Your task
Copy nothing but the lines from the opening of the entries through the line that contains "Wachowski siblings undoubtedly never", exactly as written. Drop the pictures.

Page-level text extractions
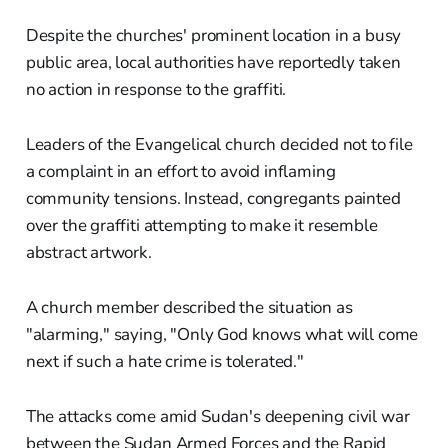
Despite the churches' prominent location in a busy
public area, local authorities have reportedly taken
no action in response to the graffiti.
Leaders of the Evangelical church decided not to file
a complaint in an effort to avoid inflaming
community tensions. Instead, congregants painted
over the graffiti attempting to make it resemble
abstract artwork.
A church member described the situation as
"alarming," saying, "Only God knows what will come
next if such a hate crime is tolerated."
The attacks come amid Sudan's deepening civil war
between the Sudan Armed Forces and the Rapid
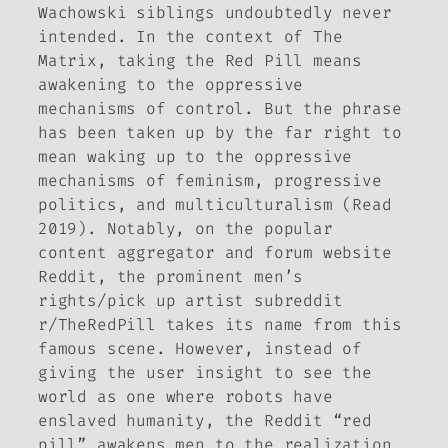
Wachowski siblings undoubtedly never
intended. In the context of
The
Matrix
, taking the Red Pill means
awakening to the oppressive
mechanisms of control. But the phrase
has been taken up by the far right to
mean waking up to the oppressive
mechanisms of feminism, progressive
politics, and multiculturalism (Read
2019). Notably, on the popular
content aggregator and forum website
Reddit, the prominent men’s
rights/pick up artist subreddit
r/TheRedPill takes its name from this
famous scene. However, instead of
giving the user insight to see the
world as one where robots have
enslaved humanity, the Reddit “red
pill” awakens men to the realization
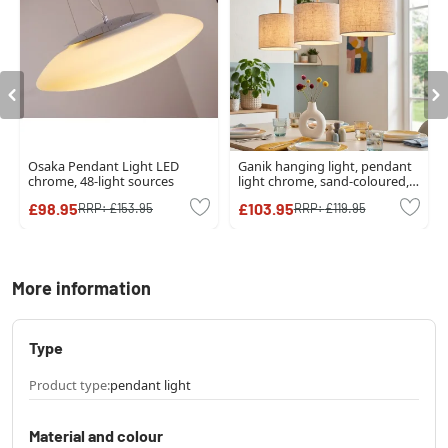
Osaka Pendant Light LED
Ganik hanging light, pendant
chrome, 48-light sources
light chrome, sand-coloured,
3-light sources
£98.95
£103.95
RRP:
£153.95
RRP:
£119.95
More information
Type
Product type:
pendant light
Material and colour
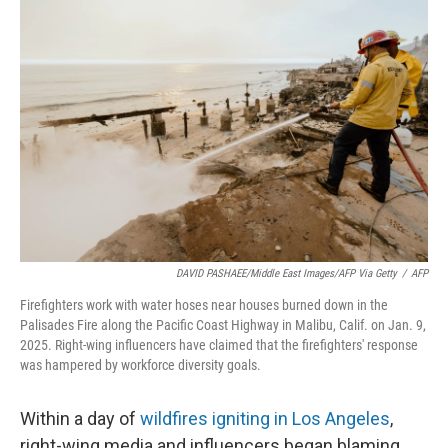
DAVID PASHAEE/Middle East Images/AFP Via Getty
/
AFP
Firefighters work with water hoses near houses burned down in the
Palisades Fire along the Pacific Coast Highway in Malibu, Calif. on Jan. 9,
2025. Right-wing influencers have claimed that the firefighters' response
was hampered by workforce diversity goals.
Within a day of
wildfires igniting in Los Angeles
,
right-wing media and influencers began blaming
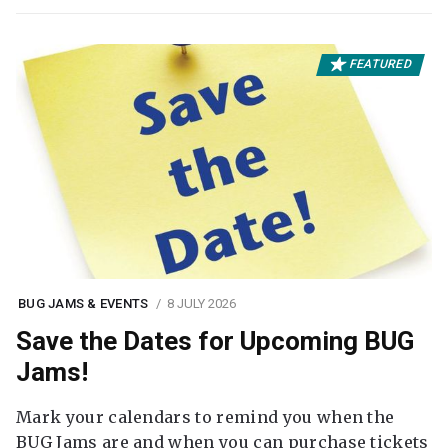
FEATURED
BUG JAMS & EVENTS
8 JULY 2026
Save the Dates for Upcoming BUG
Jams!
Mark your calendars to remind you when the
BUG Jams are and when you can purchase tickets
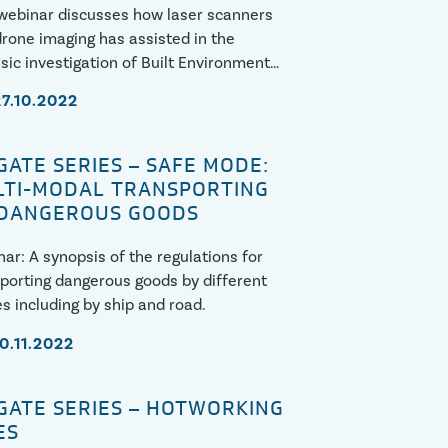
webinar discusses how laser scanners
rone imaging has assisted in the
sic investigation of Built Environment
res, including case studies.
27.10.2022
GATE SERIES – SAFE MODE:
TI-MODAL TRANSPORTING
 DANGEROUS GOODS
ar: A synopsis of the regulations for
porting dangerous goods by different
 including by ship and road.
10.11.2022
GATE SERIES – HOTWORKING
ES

Completed task
Despite the churches' prominent location in a busy
public area, local authorities have reportedly taken
no action in response to the graffiti.
Leaders of the Evangelical church decided not to file
a complaint in an effort to avoid inflaming
community tensions. Instead, congregants painted
over the graffiti attempting to make it resemble
abstract artwork.
A church member described the situation as
"alarming," saying, "Only God knows what will come
next if such a hate crime is tolerated."
The attacks come amid Sudan's deepening civil war
between the Sudan Armed Forces and the Rapid
Wachowski siblings undoubtedly never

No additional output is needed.